The end of the opera, unsurprisingly, left Quinn in tears, but Daria noticed that Andrea’s eye makeup was also smudging and Jane’s eyes were glistening as the curtain came down. While she was glad this was a decent production, Daria was grateful it was not as powerfully presented as a few she had seen on PBS or video, which had drawn a tear or two even from her.

On the way back to Lawndale, Daria treated Andrea and Jane to milkshakes (Quinn of course had a small frozen yoghurt). As Jane fastened Daria’s seatbelt for her, Daria asked, “I take it none of you hated it as much as you thought you would.”

“Are there more operas like that one?” Quinn asked.

“‘Like that’ in what way?” Daria asked. “There are plenty of tragic or romantic Italian operas, not to mention both tragic and romantic, most without plots that good. The local public radio station broadcasts Live from the Met during most of the Metropolitan Opera season, starting in a few weeks, but the problem there is you can only hear it. The larger Lackluster Video has a few with subtitles, and so does Art Videos just off Degas Street. I think Viv’s Videos downtown might have a few, too.”

“Maybe we could watch a few together?” Quinn suggested.

“Sure,” Daria said. “How about you two?”

“I could see us living a bit like that in college,” Jane replied, “although hopefully with less poverty and death.”

“In reality, the characters were the ages of college students and grad students,” Daria agreed. “Colleges didn’t offer degrees in the arts yet, and the ability to live off of writing or painting instead of patronage was still somewhat new. There were probably comparatively more opportunities, at least for men, in the arts then than today, although there was also more competition.”

“I wouldn’t want to listen to that music too much,” Andrea said, “but I have to admit, it was interesting.”


All four teens dreamed themselves into the opera that night. Quinn was surprised when she remembered, for she was not one of the artists or even Mimi, but Musetta. ‘I don’t really act that way, do I?’ she thought. The realization that, indeed, she did act that way disturbed her greatly. Andrea, on the other hand, woke up a bit wistfully when she realized that she had dreamt of being Musetta. She did not want to be a tease, but she thought it would be nice to be that attractive to boys.

That morning, as Quinn sulked in her room trying to justify her habits to herself, Jane helped Daria dress and commented, “I dreamed about the opera.”

“That’s not surprising. It is pretty powerful. Were you Marcello?” Daria asked.

“I was,” Jane agreed. “It was only you and me in the attic, though. When Tom showed up in furs, I laughed and kicked his butt out.”
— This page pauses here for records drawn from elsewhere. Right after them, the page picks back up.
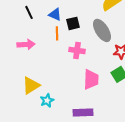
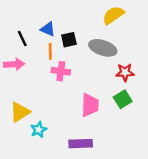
black line: (29, 12) -> (22, 39), moved
gray ellipse: (102, 30) -> (103, 48), turned -40
pink cross: (77, 50) -> (61, 71), moved

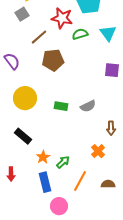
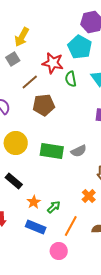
green semicircle: (80, 34) -> (71, 79), turned -84
green rectangle: (61, 106) -> (52, 151), size x1.6
blue rectangle: (45, 182) -> (36, 227), turned -54
pink circle: (59, 206) -> (59, 251), moved

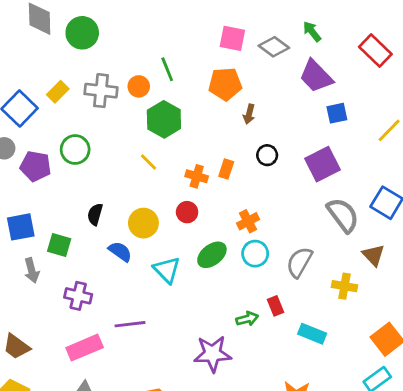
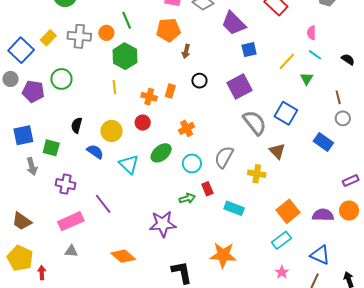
yellow line: (148, 162) -> (114, 87), turned 40
cyan circle: (255, 254) -> (192, 163), moved
purple line: (130, 324) -> (103, 204), turned 60

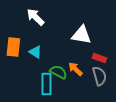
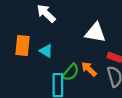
green semicircle: (58, 72) -> (71, 72), turned 102

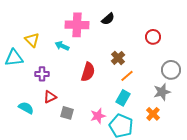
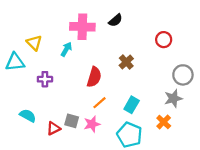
cyan arrow: (62, 46) -> (66, 49), turned 96
orange line: (127, 76) -> (99, 103), moved
red triangle: (50, 97) -> (53, 128), moved
pink star: (98, 116) -> (92, 124), moved

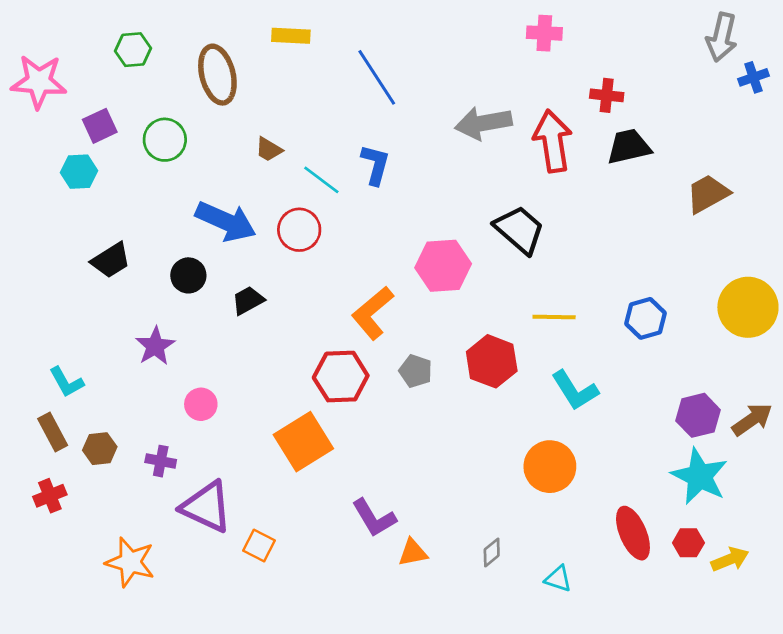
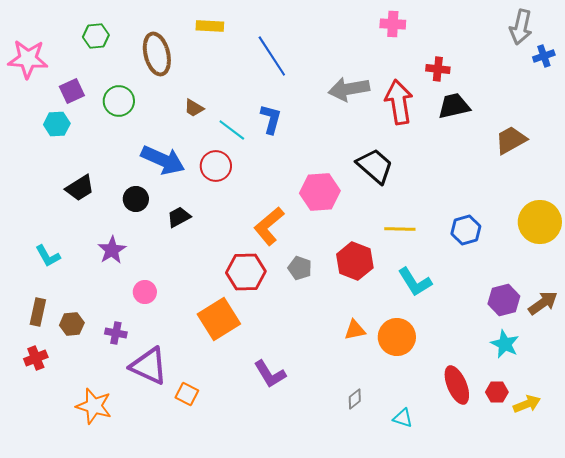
cyan L-shape: (66, 382) -> (48, 256), moved
brown rectangle: (53, 432) -> (38, 312), turned 40
cyan star: (699, 476) -> (505, 344), size x0.7
orange triangle: (413, 552) -> (355, 330), moved

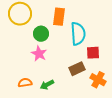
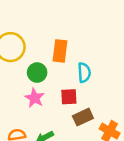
cyan semicircle: (78, 34) -> (84, 73), size x0.7
red square: (93, 53) -> (69, 97), moved

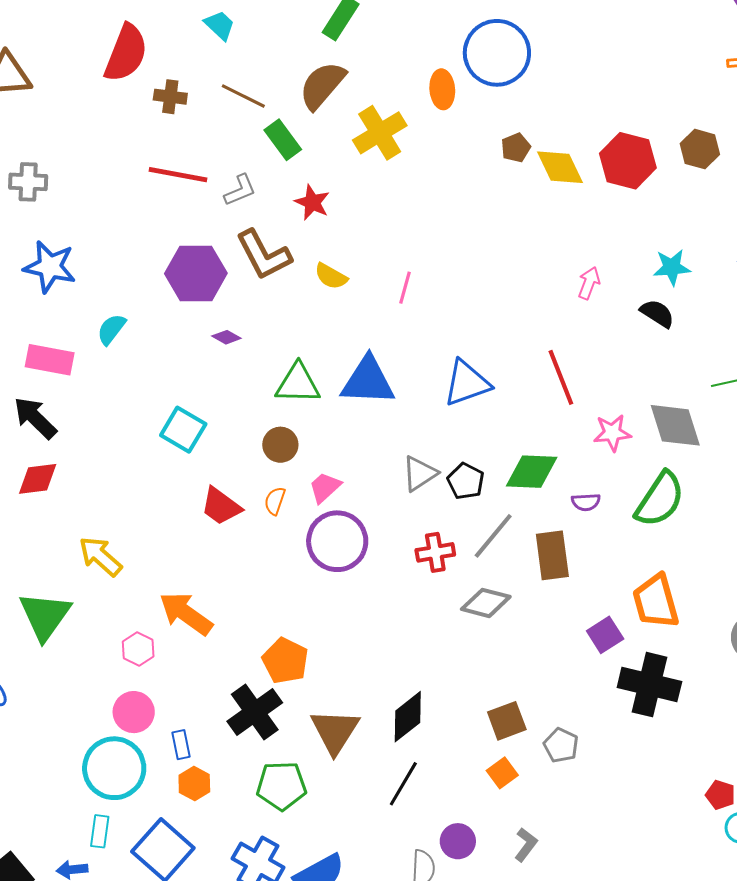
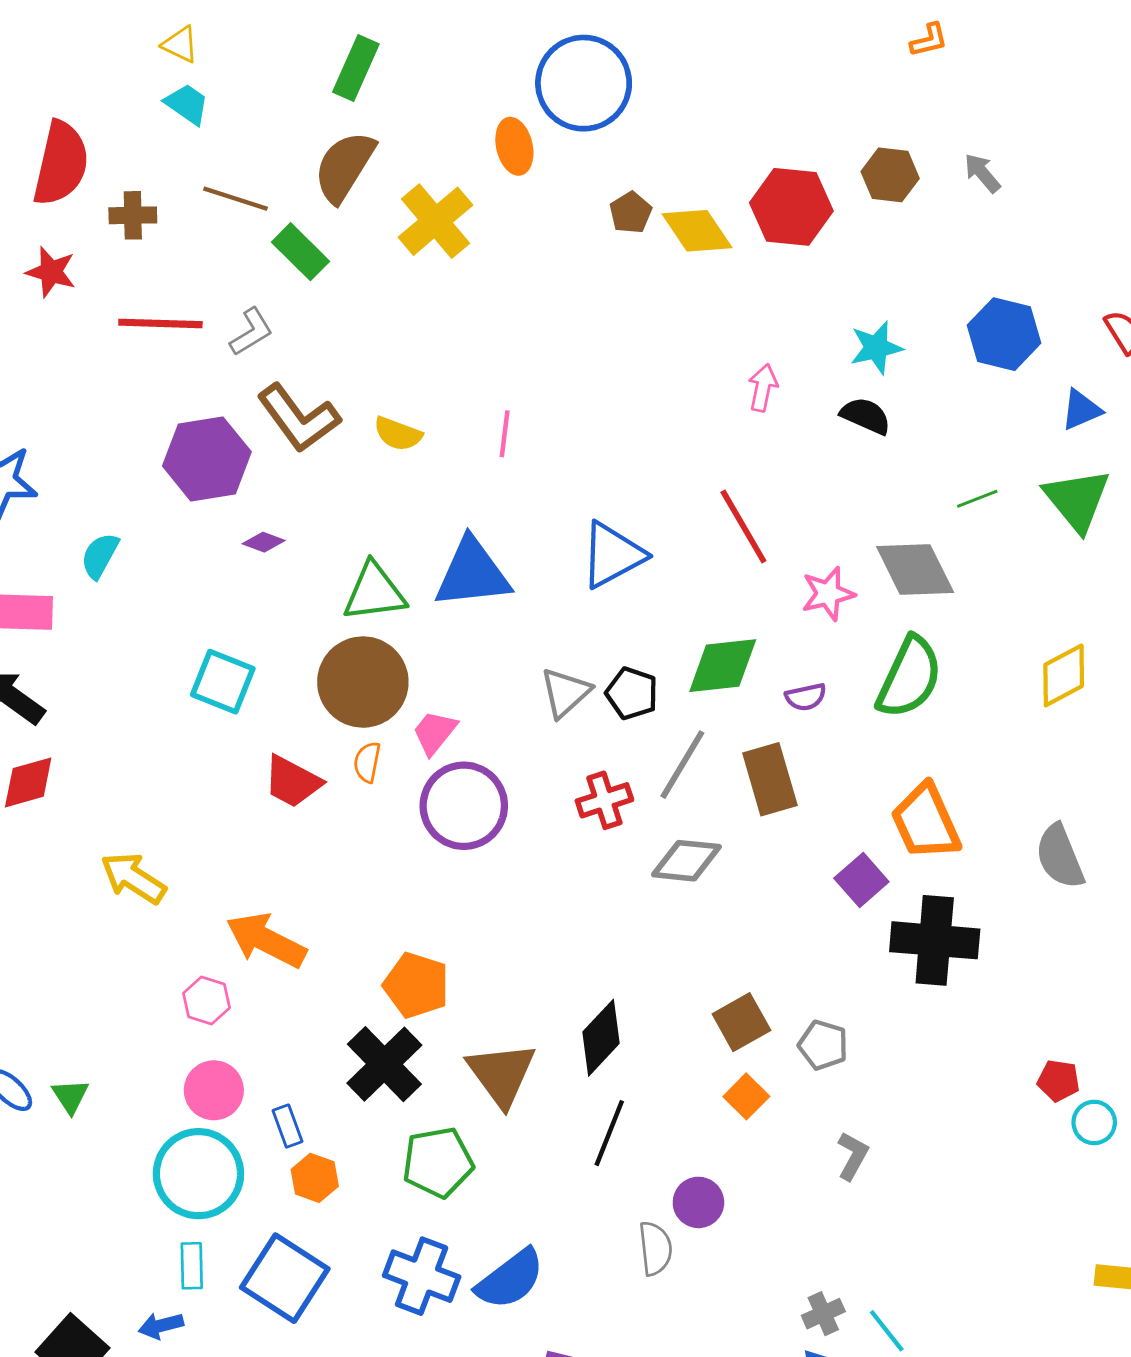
red star: (312, 202) -> (51, 272), moved
brown circle: (280, 445) -> (363, 682), size x1.8
green triangle: (45, 616) -> (70, 1096), moved, size x0.5
gray L-shape: (526, 845) -> (853, 1156), moved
“When I used to dream of living with a Marcello, you weren’t exactly what I had in mind,” Daria commented drily.

“We weren’t like that!”

Daria smiled faintly. “I wouldn’t think you would dream that.” She looked Jane in the eye. “I dreamed something similar, although I wasn’t Rodolfo, Andrea was. I was Colline, and there wasn’t a fourth person. I don’t know about Andrea, but I can think of worse fates that spending my college years with you as a roommate, but as you said last night, hopefully with at least less poverty and certainly less death.”
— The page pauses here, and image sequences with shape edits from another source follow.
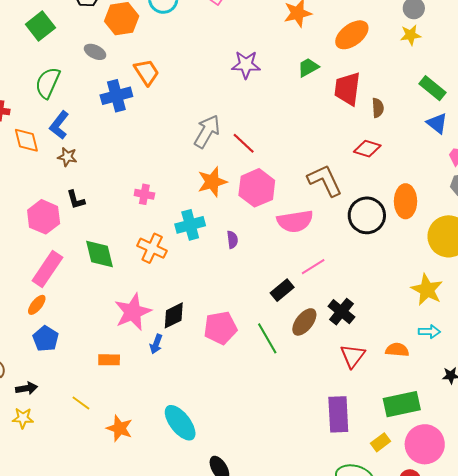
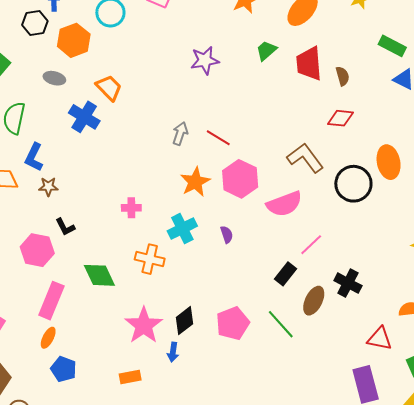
blue cross: (116, 96) -> (84, 117), turned -32
gray arrow: (207, 131) -> (180, 134), size x0.7
red triangle: (353, 356) -> (380, 339), moved, turned -44

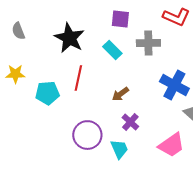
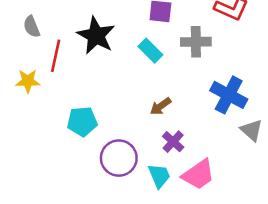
red line: (78, 78) -> (56, 56), moved
cyan pentagon: (47, 93) -> (82, 121), moved
pink trapezoid: (171, 145) -> (198, 174), moved

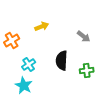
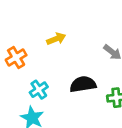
black semicircle: (62, 60) -> (83, 84), turned 78

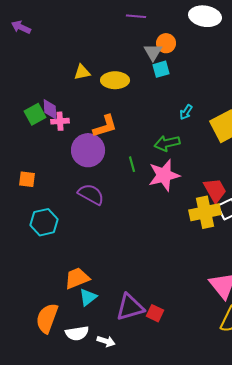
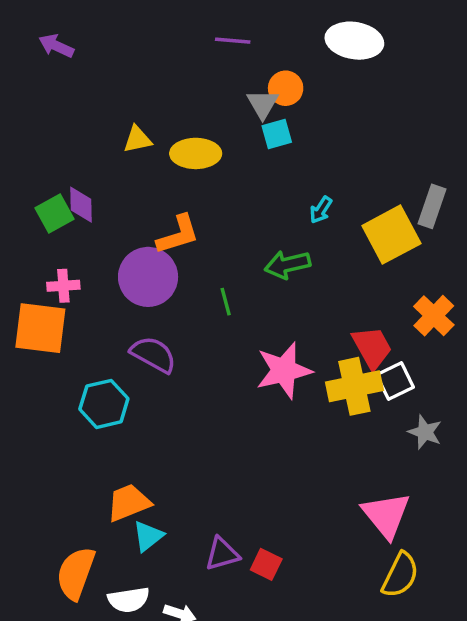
purple arrow: (21, 27) -> (56, 46), moved
pink cross: (60, 121) -> (63, 286), moved
pink star: (164, 175) -> (284, 370), moved
orange square: (27, 179) -> (40, 328), size x1.8
cyan hexagon: (44, 222) -> (104, 404), moved
purple triangle: (130, 307) -> (222, 554), size x0.7

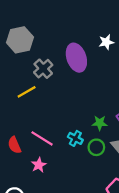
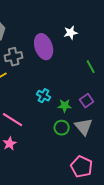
gray cross: (43, 69) -> (14, 57), turned 30
cyan cross: (75, 138) -> (44, 96), moved

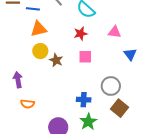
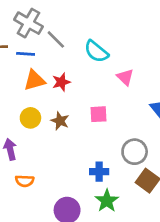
pink triangle: (115, 32) -> (125, 77), moved, turned 40
red star: (81, 34) -> (61, 82), moved
yellow circle: (40, 51) -> (30, 118), moved

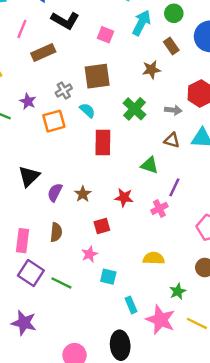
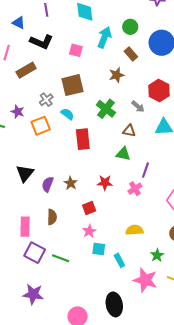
gray arrow: (173, 110) -> (138, 106), turned 40
brown triangle: (172, 140) -> (129, 131), moved
pink star: (89, 254) -> (89, 231), moved
cyan rectangle: (131, 305) -> (119, 260), moved

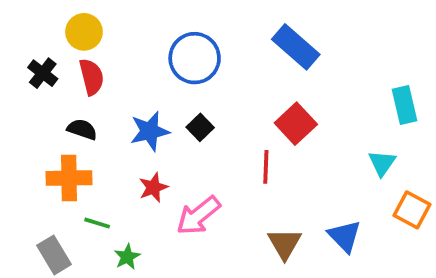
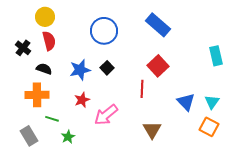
black cross: (43, 73) -> (23, 48), moved
cyan triangle: (382, 163) -> (212, 102), moved
orange square: (412, 210) -> (209, 127), moved
blue triangle: (345, 236) -> (186, 102), moved

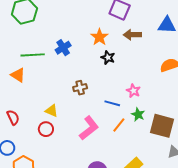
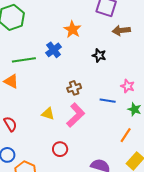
orange star: (99, 37) -> (72, 29), moved
orange line: (119, 125) -> (126, 135), moved
pink L-shape: (89, 128) -> (76, 115), moved
red circle: (46, 129) -> (60, 149), moved

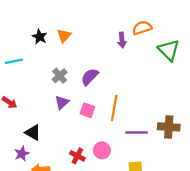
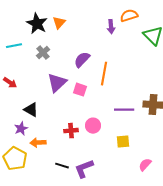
black star: (40, 37) -> (37, 24), size x1.5
gray cross: (60, 76) -> (43, 53), moved
purple triangle: (62, 102) -> (57, 83), size x1.5
orange line: (114, 108) -> (104, 74), moved
red cross: (77, 156) -> (71, 131), turned -32

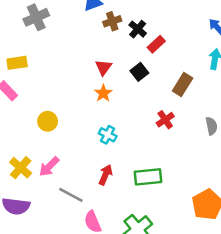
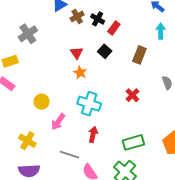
gray cross: (36, 17) -> (28, 34), moved
red cross: (165, 120) -> (132, 95), moved
cyan cross: (108, 135) -> (89, 104), size x1.6
pink arrow: (49, 167) -> (58, 122), moved
green rectangle: (148, 177) -> (133, 142), moved

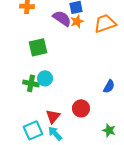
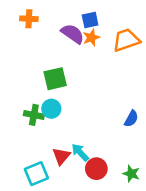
green square: (38, 47) -> (55, 79), moved
red circle: (81, 108) -> (96, 169), moved
cyan arrow: (55, 133) -> (80, 152), moved

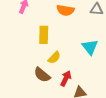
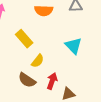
yellow rectangle: (44, 35) -> (24, 39), turned -36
Jane helped Daria on with her boots. “It was pretty obvious why I’d dream of being the female counter-part of Marcello. Were we male in your dream? And why do you think you were Colline instead of Rodolfo?”

“No, we were all us,” Daria replied. Then she thought a bit. “Even though I’m more emotionally open these days than I was, I think Rodolfo was way too open emotionally. He and Marcello talk about being a bit cynical in love, but they aren’t, especially Rodolfo. I always rather like Colline – although I do wish he had a bigger role in the opera. He was supportive of his friends and seemed to enjoy what he was doing at least as much as they did.”

Jane smiled. “Oh, I thought it was just because he was as attached to his coat as you are to your jackets.” Daria merely rolled her eyes.

As Jane bent back down to tie one of Daria’s boots, she was shocked to feel Daria’s hand on her shoulder. She looked up, right into Daria’s eyes. “I don’t know if Marcello would help a friend like you have,” Daria said in an affectionate tone Jane had rarely heard from her friend before. “Thank you for helping me.”

Jane smiled. “Any time, freakin’ friend.”